Tribunal paulista paga salário até para juiz afastado condenado por matar a mulher
Uma coincidência une 12 magistrados presentes na folha de pagamentos do Tribunal de Justiça de São Paulo no mês de julho: eles recebem seus salários, mas nenhum deles pode trabalhar. A situação é consequência de penalidades e condenações aplicadas nos últimos 25 anos e que nunca foram reconsideradas.
Em julho, o TJ pagou em salários R$ 307.497,78 para 12 magistrados nesta situação --11 deles afastados por supostas irregularidades administrativas e outro após condenação por homicídio.
Pelo menos três pedidos tramitaram no CNJ (Conselho Nacional de Justiça) para que esses juízes retomassem suas funções. Em 2016, o conselho decidiu que eles poderiam ser reaproveitados, desde que passassem por uma reciclagem, o que incluiria prestar um novo concurso. Como os juízes não concordaram com essa última determinação, o processo voltou à estaca zero.
Segundo o Tribunal de Justiça de São Paulo, a chamada “disponibilidade” --quando o juiz punido é afastado da função-- é uma das penas aplicadas pelo Judiciário. A pena mais alta é a aposentadoria compulsória.

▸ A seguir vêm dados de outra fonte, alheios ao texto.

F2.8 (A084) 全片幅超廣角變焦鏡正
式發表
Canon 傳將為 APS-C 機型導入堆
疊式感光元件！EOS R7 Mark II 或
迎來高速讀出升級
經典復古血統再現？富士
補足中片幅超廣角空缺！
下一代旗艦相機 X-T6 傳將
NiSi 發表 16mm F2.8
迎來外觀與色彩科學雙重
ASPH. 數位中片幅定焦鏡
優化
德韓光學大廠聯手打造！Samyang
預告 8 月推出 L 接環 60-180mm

“Aos magistrados cujas penalidades supramencionadas sejam aplicadas, poderão receber vencimentos parciais ou integrais, dependendo da situação no momento da aplicação da pena”, diz o tribunal.
O juiz afastado só perde os vencimentos se a pena aplicada for a de demissão --o que não ocorreu em nenhum dos casos. Com isso, eles continuam contribuindo para a previdência.
“O magistrado que vier a aposentar-se poderá perceber vencimentos integrais, desde que preenchidos todos os requisitos para esse fim no momento da aposentação”, afirma o TJ, em nota, sobre os magistrados.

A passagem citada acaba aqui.